[RECORDS PROVIDED]

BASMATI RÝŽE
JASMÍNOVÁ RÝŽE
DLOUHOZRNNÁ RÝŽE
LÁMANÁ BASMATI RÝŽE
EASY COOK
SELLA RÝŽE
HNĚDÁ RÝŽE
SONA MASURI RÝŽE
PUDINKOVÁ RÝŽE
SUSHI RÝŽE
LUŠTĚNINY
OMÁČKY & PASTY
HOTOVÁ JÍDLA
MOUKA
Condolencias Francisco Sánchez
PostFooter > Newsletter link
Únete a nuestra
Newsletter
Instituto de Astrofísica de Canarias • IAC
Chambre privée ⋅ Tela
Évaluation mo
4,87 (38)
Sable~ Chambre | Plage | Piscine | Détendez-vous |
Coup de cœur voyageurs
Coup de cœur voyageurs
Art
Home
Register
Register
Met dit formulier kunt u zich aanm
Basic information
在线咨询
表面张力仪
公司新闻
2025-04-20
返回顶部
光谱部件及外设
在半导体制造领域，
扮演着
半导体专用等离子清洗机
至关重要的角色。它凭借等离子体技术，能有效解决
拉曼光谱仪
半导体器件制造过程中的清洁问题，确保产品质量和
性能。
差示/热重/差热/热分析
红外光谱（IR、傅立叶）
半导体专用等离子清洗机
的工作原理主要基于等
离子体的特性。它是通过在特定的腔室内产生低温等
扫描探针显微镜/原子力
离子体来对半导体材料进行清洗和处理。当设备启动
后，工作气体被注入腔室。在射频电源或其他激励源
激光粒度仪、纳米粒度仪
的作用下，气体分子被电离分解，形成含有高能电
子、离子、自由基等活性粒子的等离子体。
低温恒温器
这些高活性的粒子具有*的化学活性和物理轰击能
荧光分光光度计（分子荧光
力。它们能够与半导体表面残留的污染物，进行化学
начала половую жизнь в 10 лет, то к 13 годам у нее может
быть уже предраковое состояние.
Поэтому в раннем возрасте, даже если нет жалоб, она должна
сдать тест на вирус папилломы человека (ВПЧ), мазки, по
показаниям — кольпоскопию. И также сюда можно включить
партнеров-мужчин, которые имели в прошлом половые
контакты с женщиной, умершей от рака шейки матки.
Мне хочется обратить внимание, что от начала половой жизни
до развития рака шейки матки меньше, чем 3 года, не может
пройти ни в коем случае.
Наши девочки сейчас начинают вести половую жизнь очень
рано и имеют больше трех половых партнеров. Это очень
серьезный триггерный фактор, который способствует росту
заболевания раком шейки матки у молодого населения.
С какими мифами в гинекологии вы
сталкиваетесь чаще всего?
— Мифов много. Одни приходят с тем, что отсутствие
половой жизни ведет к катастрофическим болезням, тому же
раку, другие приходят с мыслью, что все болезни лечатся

[/RECORDS PROVIDED]

- DIRECTIONS FOR THIS TASK
Please report how many lines of the entries above contain the string "приходят". Reply with only the number.

- EXERCISE OUTPUT
2